§ **Instructions to follow**:
Ignoring the images, restate the records below word for word.

═══ Recorded information

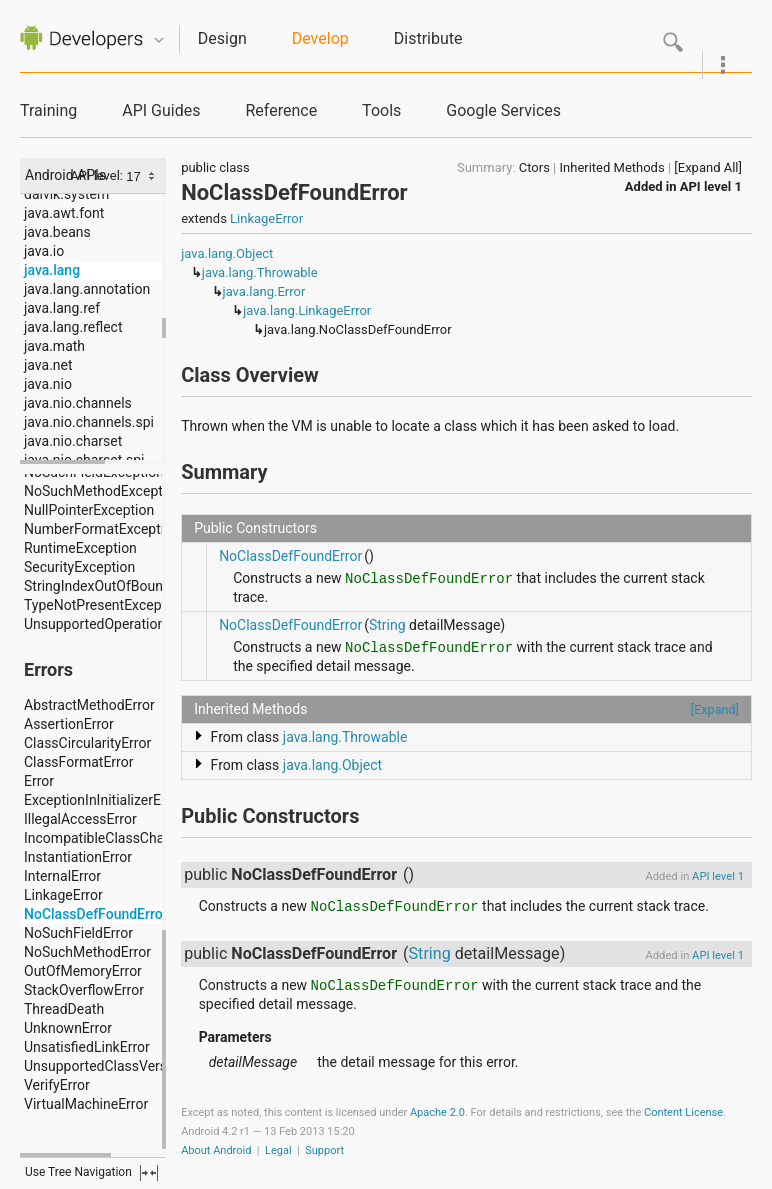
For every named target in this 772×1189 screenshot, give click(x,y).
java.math (54, 346)
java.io (44, 251)
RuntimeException (80, 548)
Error (39, 781)
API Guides (161, 110)
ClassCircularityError (87, 743)
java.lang (52, 270)
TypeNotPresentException (104, 605)
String (387, 625)
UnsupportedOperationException (125, 624)
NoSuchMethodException (103, 491)
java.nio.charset (73, 441)
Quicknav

══════

§ **Solution for this problem**:
For every named target in this 772×1189 screenshot, give click(x,y).
java.math (54, 346)
java.io (44, 251)
RuntimeException (80, 548)
Error (39, 781)
API Guides (161, 110)
ClassCircularityError (87, 743)
java.lang (52, 270)
TypeNotPresentException (104, 605)
String (387, 625)
UnsupportedOperationException (125, 624)
NoSuchMethodException (103, 491)
java.nio.charset (73, 441)
Quicknav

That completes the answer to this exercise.